Our faculty members consistently present at conferences worldwide and participate on the boards of directors for national geriatrics organizations, including AMDA and AGS. Our faculty have leadership roles in the top professional journals in the field. Fellows are encouraged to participate in reviewer and editorial training.

Our fellowship includes a weekly one-hour boards review, topical didactics lecture, and a second-hour presentation, usually by outside experts for Geriatrics Grand Rounds. Geriatricians from around the region often sign in to participate. There is also a monthly journal club presented by the fellows and hosted by the faculty in their homes to promote our mutual support.

Key Strengths of Our Program

  • Consistently listed as one of the top geriatrics programs in the country by U.S. News & World Report since 1998.
  • Strong core clinical faculty consistently rated Best Doctors in St. Louis.
  • Trainees experience a wide range of clinical care and physician leadership at various sites of care, including home care, assisted living, skilled nursing facility, office-based and hospital consultation, hospital trauma surgery comanagement, geriatric inpatient and outpatient psychiatry, inpatient rehabilitation at the VA, hospice and palliative care.
  • Fellows become independent practitioners for the care of complex older adults by practicing in rigorous and supervised settings.
  • Our fellows have gone on to succeed in a variety of practice and leadership roles. Several have further specialized by qualifying in second disciplines including endocrinology, hematology-oncology, gastroenterology and health systems management.
  • Fellows care for longitudinal panels in outpatient, Assisted Living and LTC preparing them for independent geriatrics specialty practice.
  • Fellows must implement one quality-improvement project as fellows and are encouraged to present QI and research results at local and national meetings. The division supports fellows to attend at least one national meeting during their training year.

Educational Goals

The program ensures that by the end of the 12-month accredited training, our fellows have completed their A.B.I.M. or A.A.F.P. board certification exams and can practice competently and independently in geriatric medicine and be eligible for the board certification examination in geriatric medicine.

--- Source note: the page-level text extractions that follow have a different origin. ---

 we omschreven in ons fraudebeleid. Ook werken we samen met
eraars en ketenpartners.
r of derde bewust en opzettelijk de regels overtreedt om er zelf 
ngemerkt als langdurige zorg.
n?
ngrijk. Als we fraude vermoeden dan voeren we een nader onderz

The fellow will achieve this by:

  • Serving as the primary care provider for patients seen in continuity settings.
  • Consulting or co-managing geriatric medicine patients in the acute care setting.
  • Managing patients in subacute and long-term care settings.
  • Performing geriatric medicine consultations across the spectrum of acuity.
  • Managing geriatric psychiatry, rehabilitation and hospice/palliative care conditions.
  • Performing the components of a comprehensive geriatric medicine assessment and determinations of decisional capacity when necessary.

General Information and Benefits

Fellows work at scheduled rotations from Monday to Friday. Fellows cover weekend hospital call only when on the hospital consult service and in-patient geriatric psychiatry rotation.

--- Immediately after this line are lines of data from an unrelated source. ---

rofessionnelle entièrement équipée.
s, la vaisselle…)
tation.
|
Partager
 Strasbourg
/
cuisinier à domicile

Night call consists of telephone coverage from home for outpatients and nursing facilities from 7 p.m. to 7 a.m. in the regular faculty rotation. Fellows will cover an average of no more than one call night per week and one weekend call per month. When on call, the fellows have attending backup.

Benefits

Please visit the Saint Louis University Graduate Medical Education page for full benefits information.

Additional benefits we offer to fellows include:

  • Support to attend one of two geriatrics conferences during their training year, including the Future's Program at the annual meeting of AMDA - The Society for Post-Acute and Long-Term Care Medicine.
  • Free membership to AMDA and discounted membership to the American Geriatrics Society.
  • Office in the medical school building equipped with personal computers, a variety of geriatrics texts and the Geriatric Review Syllabus.
  • Access to the Saint Louis University libraries.